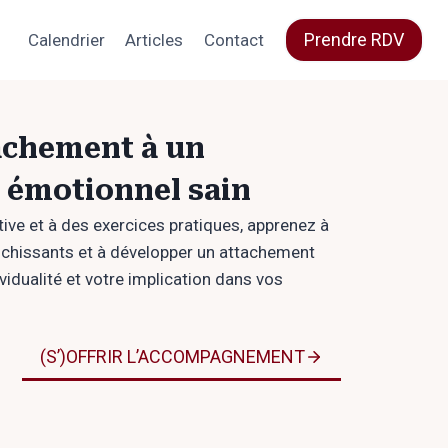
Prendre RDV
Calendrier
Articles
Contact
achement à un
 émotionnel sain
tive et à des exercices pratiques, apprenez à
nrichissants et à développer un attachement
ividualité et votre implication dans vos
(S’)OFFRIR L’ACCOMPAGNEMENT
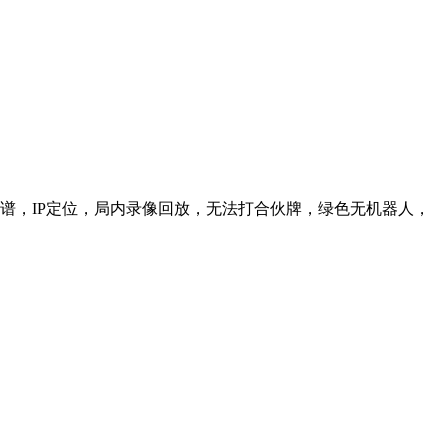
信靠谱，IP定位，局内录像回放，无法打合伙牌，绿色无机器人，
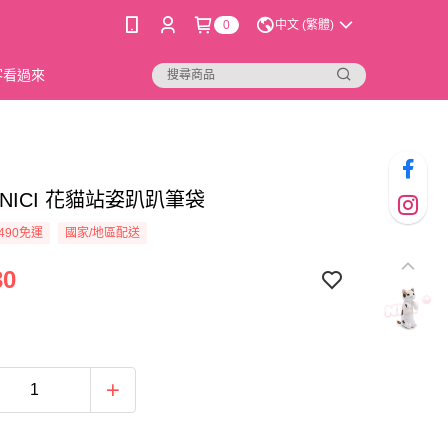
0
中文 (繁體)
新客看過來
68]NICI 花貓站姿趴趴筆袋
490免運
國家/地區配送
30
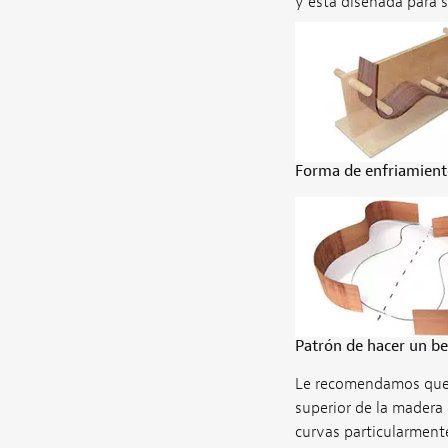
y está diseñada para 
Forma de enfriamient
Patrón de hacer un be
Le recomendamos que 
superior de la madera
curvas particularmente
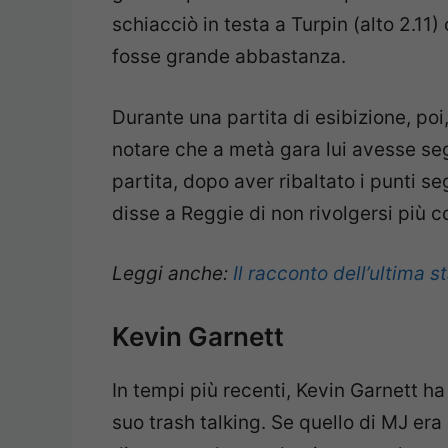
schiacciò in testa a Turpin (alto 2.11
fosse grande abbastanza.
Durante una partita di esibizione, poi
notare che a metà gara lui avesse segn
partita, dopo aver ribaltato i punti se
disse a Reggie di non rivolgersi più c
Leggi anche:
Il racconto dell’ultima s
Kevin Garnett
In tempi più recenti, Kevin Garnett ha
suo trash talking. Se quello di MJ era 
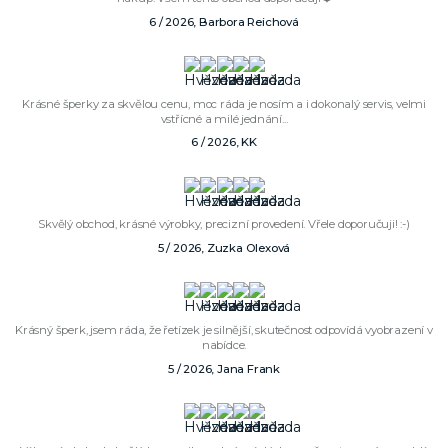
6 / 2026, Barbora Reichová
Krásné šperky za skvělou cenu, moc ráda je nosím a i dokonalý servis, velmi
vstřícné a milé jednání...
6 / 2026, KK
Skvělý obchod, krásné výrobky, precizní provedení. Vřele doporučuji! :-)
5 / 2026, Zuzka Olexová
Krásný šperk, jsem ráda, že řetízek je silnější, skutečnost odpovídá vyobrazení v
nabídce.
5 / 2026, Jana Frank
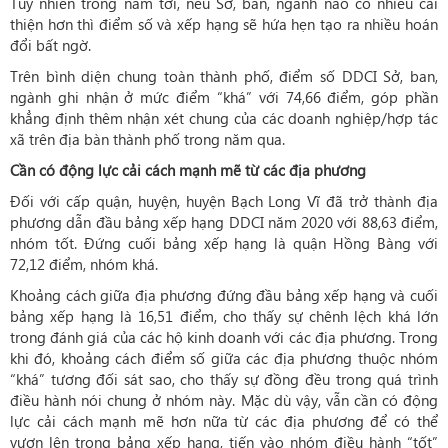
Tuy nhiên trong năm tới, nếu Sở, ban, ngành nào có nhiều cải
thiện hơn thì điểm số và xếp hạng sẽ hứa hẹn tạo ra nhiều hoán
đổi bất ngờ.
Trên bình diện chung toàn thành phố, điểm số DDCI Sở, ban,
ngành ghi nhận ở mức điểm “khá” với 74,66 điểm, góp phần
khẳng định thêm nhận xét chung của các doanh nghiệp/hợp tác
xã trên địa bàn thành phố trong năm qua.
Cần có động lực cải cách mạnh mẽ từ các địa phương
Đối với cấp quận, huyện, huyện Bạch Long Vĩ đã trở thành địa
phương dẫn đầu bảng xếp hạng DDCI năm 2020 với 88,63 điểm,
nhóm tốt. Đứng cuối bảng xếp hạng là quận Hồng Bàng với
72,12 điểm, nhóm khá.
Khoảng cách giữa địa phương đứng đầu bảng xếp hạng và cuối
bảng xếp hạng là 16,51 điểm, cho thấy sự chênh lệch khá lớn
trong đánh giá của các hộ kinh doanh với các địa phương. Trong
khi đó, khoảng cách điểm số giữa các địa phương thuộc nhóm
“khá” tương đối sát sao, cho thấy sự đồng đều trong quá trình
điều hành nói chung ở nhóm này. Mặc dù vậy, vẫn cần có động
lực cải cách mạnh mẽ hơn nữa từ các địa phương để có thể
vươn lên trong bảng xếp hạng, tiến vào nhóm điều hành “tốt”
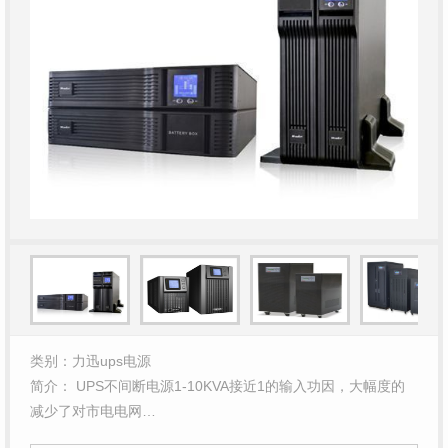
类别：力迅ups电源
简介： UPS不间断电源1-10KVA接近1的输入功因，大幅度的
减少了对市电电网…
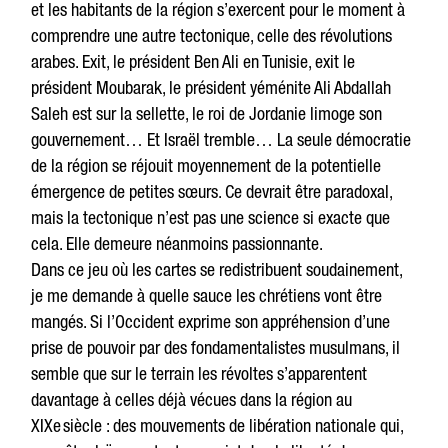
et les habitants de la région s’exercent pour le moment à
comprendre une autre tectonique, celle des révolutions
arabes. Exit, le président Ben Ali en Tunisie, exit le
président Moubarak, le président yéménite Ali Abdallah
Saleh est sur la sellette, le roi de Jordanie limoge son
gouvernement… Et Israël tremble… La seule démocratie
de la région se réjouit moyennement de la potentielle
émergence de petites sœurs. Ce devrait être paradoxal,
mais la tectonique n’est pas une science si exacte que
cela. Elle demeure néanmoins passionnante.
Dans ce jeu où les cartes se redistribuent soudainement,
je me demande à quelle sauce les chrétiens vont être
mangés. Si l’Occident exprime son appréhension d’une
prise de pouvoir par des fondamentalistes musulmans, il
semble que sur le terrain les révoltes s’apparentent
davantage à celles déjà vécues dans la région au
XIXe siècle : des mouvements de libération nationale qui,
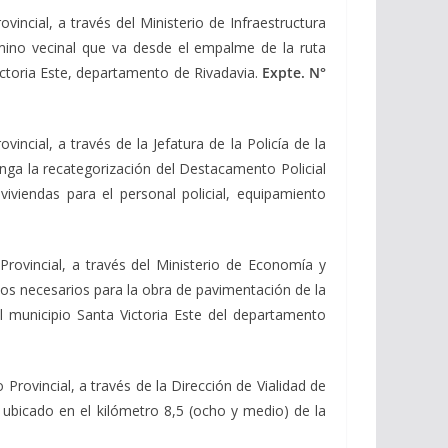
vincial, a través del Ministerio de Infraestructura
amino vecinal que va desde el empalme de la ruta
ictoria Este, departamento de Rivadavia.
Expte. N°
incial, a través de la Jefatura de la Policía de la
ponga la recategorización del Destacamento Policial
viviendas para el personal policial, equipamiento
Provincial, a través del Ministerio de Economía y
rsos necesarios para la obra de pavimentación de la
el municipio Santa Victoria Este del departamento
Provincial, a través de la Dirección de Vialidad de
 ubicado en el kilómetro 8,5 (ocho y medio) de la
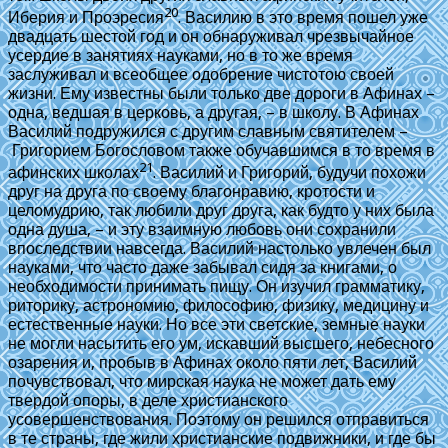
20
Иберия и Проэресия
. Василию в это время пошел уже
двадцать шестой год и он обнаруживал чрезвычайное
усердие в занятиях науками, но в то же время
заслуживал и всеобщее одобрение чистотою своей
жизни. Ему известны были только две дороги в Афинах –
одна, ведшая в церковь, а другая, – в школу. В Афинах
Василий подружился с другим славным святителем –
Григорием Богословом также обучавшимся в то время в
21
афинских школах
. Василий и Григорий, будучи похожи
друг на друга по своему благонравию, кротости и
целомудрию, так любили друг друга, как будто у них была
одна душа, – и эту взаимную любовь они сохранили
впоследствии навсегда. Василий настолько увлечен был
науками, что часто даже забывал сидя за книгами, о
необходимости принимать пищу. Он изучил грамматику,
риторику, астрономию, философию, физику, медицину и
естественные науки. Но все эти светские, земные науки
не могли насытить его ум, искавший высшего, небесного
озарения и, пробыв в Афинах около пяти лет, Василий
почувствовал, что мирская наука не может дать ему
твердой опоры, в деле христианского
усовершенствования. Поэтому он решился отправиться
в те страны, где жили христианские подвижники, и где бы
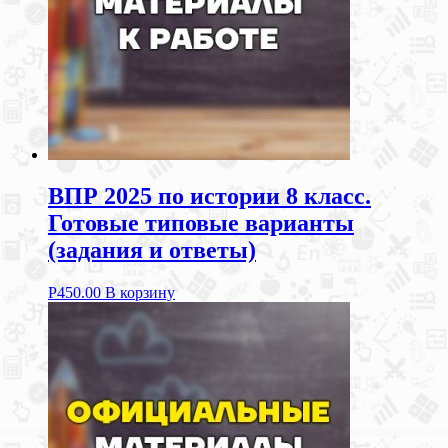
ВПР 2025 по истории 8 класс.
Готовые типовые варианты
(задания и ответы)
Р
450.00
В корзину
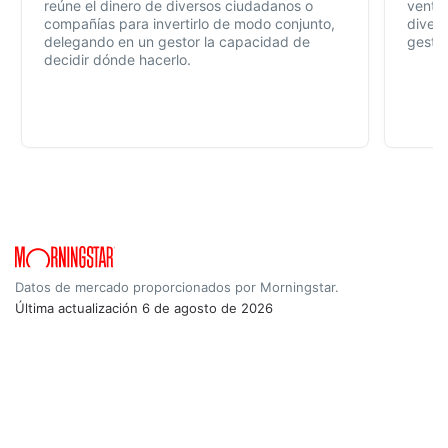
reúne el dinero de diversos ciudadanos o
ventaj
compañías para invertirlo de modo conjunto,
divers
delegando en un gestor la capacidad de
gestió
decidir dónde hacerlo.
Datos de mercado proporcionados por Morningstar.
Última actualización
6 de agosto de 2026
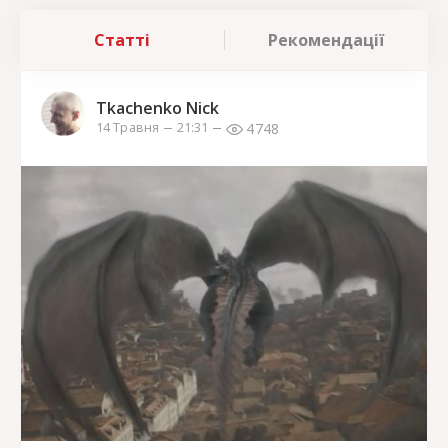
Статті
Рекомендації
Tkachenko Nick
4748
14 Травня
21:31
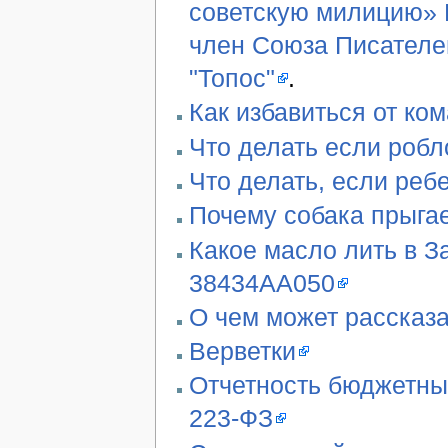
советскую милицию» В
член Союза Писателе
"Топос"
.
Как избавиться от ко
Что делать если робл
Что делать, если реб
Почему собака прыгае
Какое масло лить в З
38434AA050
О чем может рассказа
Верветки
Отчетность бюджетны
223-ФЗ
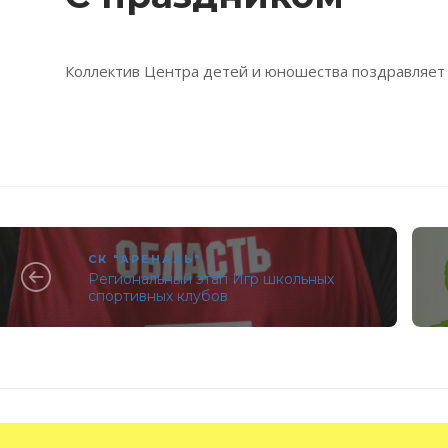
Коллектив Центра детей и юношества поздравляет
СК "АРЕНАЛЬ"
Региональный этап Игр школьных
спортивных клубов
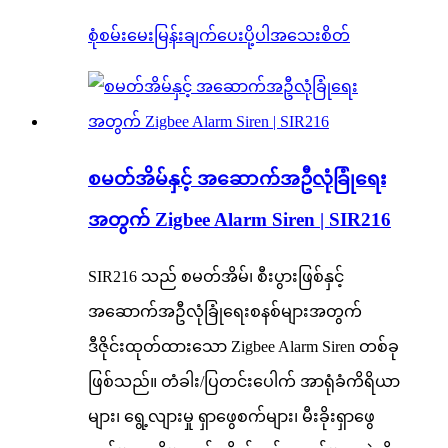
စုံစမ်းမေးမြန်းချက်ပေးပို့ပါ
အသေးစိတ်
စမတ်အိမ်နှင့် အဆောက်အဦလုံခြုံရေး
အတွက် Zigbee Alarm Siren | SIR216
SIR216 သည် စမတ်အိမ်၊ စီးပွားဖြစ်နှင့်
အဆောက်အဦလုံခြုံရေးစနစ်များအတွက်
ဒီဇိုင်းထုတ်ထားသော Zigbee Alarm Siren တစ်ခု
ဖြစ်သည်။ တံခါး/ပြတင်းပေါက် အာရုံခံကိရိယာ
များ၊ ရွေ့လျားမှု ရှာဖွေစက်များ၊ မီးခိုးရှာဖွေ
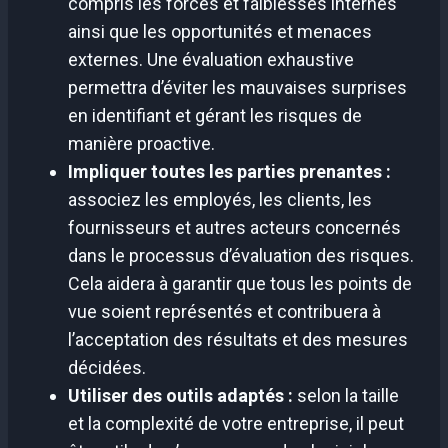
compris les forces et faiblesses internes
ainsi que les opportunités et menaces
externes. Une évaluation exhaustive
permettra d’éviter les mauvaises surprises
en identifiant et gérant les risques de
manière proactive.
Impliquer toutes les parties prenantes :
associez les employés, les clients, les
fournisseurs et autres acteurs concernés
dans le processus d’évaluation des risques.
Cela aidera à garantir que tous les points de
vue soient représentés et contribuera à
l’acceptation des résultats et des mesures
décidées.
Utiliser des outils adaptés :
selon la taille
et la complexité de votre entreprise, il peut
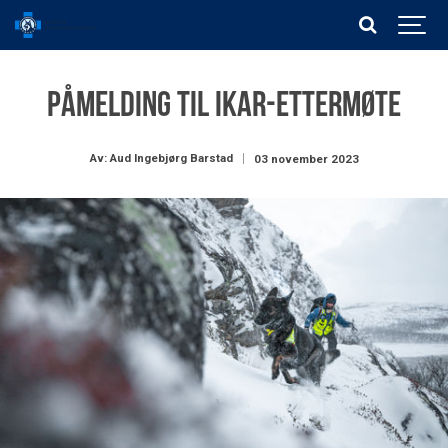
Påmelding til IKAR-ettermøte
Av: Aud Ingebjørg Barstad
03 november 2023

*Goal of the exercise*
Could the data above be returned in full, exactly, with every image left out?

*The answer*
Prendre RDV
Calendrier
Articles
Contact
achement à un
 émotionnel sain
tive et à des exercices pratiques, apprenez à
nrichissants et à développer un attachement
ividualité et votre implication dans vos
(S’)OFFRIR L’ACCOMPAGNEMENT
信靠谱，IP定位，局内录像回放，无法打合伙牌，绿色无机器人，
0
中文 (繁體)
新客看過來
68]NICI 花貓站姿趴趴筆袋
490免運
國家/地區配送
30
y está diseñada para 
Forma de enfriamient
Patrón de hacer un be
Le recomendamos que 
superior de la madera
curvas particularmente
schiacciò in testa a Turpin (alto 2.11
fosse grande abbastanza.
Durante una partita di esibizione, poi
notare che a metà gara lui avesse segn
partita, dopo aver ribaltato i punti se
disse a Reggie di non rivolgersi più c
Leggi anche:
Il racconto dell’ultima s
Kevin Garnett
In tempi più recenti, Kevin Garnett ha
suo trash talking. Se quello di MJ era 
6 / 2026, Barbora Reichová
Krásné šperky za skvělou cenu, moc ráda je nosím a i dokonalý servis, velmi
vstřícné a milé jednání...
6 / 2026, KK
Skvělý obchod, krásné výrobky, precizní provedení. Vřele doporučuji! :-)
5 / 2026, Zuzka Olexová
Krásný šperk, jsem ráda, že řetízek je silnější, skutečnost odpovídá vyobrazení v
nabídce.
5 / 2026, Jana Frank
Tuy nhiên trong năm tới, nếu Sở, ban, ngành nào có nhiều cải
thiện hơn thì điểm số và xếp hạng sẽ hứa hẹn tạo ra nhiều hoán
đổi bất ngờ.
Trên bình diện chung toàn thành phố, điểm số DDCI Sở, ban,
ngành ghi nhận ở mức điểm “khá” với 74,66 điểm, góp phần
khẳng định thêm nhận xét chung của các doanh nghiệp/hợp tác
xã trên địa bàn thành phố trong năm qua.
Cần có động lực cải cách mạnh mẽ từ các địa phương
Đối với cấp quận, huyện, huyện Bạch Long Vĩ đã trở thành địa
phương dẫn đầu bảng xếp hạng DDCI năm 2020 với 88,63 điểm,
nhóm tốt. Đứng cuối bảng xếp hạng là quận Hồng Bàng với
72,12 điểm, nhóm khá.
Khoảng cách giữa địa phương đứng đầu bảng xếp hạng và cuối
bảng xếp hạng là 16,51 điểm, cho thấy sự chênh lệch khá lớn
trong đánh giá của các hộ kinh doanh với các địa phương. Trong
khi đó, khoảng cách điểm số giữa các địa phương thuộc nhóm
“khá” tương đối sát sao, cho thấy sự đồng đều trong quá trình
điều hành nói chung ở nhóm này. Mặc dù vậy, vẫn cần có động
lực cải cách mạnh mẽ hơn nữa từ các địa phương để có thể
vươn lên trong bảng xếp hạng, tiến vào nhóm điều hành “tốt”
类别：力迅ups电源
简介： UPS不间断电源1-10KVA接近1的输入功因，大幅度的
减少了对市电电网…
et les habitants de la région s’exercent pour le moment à
comprendre une autre tectonique, celle des révolutions
arabes. Exit, le président Ben Ali en Tunisie, exit le
président Moubarak, le président yéménite Ali Abdallah
Saleh est sur la sellette, le roi de Jordanie limoge son
gouvernement… Et Israël tremble… La seule démocratie
de la région se réjouit moyennement de la potentielle
émergence de petites sœurs. Ce devrait être paradoxal,
mais la tectonique n’est pas une science si exacte que
cela. Elle demeure néanmoins passionnante.
Dans ce jeu où les cartes se redistribuent soudainement,
je me demande à quelle sauce les chrétiens vont être
mangés. Si l’Occident exprime son appréhension d’une
prise de pouvoir par des fondamentalistes musulmans, il
semble que sur le terrain les révoltes s’apparentent
davantage à celles déjà vécues dans la région au
XIXe siècle : des mouvements de libération nationale qui,
vincial, a través del Ministerio de Infraestructura
amino vecinal que va desde el empalme de la ruta
ictoria Este, departamento de Rivadavia.
Expte. N°
incial, a través de la Jefatura de la Policía de la
ponga la recategorización del Destacamento Policial
viviendas para el personal policial, equipamiento
Provincial, a través del Ministerio de Economía y
rsos necesarios para la obra de pavimentación de la
el municipio Santa Victoria Este del departamento
Provincial, a través de la Dirección de Vialidad de
 ubicado en el kilómetro 8,5 (ocho y medio) de la
20
Иберия и Проэресия
. Василию в это время пошел уже
двадцать шестой год и он обнаруживал чрезвычайное
усердие в занятиях науками, но в то же время
заслуживал и всеобщее одобрение чистотою своей
жизни. Ему известны были только две дороги в Афинах –
одна, ведшая в церковь, а другая, – в школу. В Афинах
Василий подружился с другим славным святителем –
Григорием Богословом также обучавшимся в то время в
21
афинских школах
. Василий и Григорий, будучи похожи
друг на друга по своему благонравию, кротости и
целомудрию, так любили друг друга, как будто у них была
одна душа, – и эту взаимную любовь они сохранили
впоследствии навсегда. Василий настолько увлечен был
науками, что часто даже забывал сидя за книгами, о
необходимости принимать пищу. Он изучил грамматику,
риторику, астрономию, философию, физику, медицину и
естественные науки. Но все эти светские, земные науки
не могли насытить его ум, искавший высшего, небесного
озарения и, пробыв в Афинах около пяти лет, Василий
почувствовал, что мирская наука не может дать ему
твердой опоры, в деле христианского
усовершенствования. Поэтому он решился отправиться
в те страны, где жили христианские подвижники, и где бы
ВПР 2025 по истории 8 класс.
Готовые типовые варианты
(задания и ответы)
Р
450.00
В корзину
reúne el dinero de diversos ciudadanos o
ventaj
compañías para invertirlo de modo conjunto,
divers
delegando en un gestor la capacidad de
gestió
decidir dónde hacerlo.
Datos de mercado proporcionados por Morningstar.
Última actualización
6 de agosto de 2026
Статті
Рекомендації
Tkachenko Nick
4748
14 Травня
21:31
советскую милицию» В
член Союза Писателе
"Топос"
.
Как избавиться от ко
Что делать если робл
Что делать, если реб
Почему собака прыгае
Какое масло лить в З
38434AA050
О чем может рассказа
Верветки
Отчетность бюджетны
223-ФЗ
Коллектив Центра детей и юношества поздравляет
СК "АРЕНАЛЬ"
Региональный этап Игр школьных
спортивных клубов
စုံစမ်းမေးမြန်းချက်ပေးပို့ပါ
အသေးစိတ်
စမတ်အိမ်နှင့် အဆောက်အဦလုံခြုံရေး
အတွက် Zigbee Alarm Siren | SIR216
SIR216 သည် စမတ်အိမ်၊ စီးပွားဖြစ်နှင့်
အဆောက်အဦလုံခြုံရေးစနစ်များအတွက်
ဒီဇိုင်းထုတ်ထားသော Zigbee Alarm Siren တစ်ခု
ဖြစ်သည်။ တံခါး/ပြတင်းပေါက် အာရုံခံကိရိယာ
များ၊ ရွေ့လျားမှု ရှာဖွေစက်များ၊ မီးခိုးရှာဖွေ
compris les forces et faiblesses internes
ainsi que les opportunités et menaces
externes. Une évaluation exhaustive
permettra d’éviter les mauvaises surprises
en identifiant et gérant les risques de
manière proactive.
Impliquer toutes les parties prenantes :
associez les employés, les clients, les
fournisseurs et autres acteurs concernés
dans le processus d’évaluation des risques.
Cela aidera à garantir que tous les points de
vue soient représentés et contribuera à
l’acceptation des résultats et des mesures
décidées.
Utiliser des outils adaptés :
selon la taille
et la complexité de votre entreprise, il peut
Påmelding til IKAR-ettermøte
Av: Aud Ingebjørg Barstad
03 november 2023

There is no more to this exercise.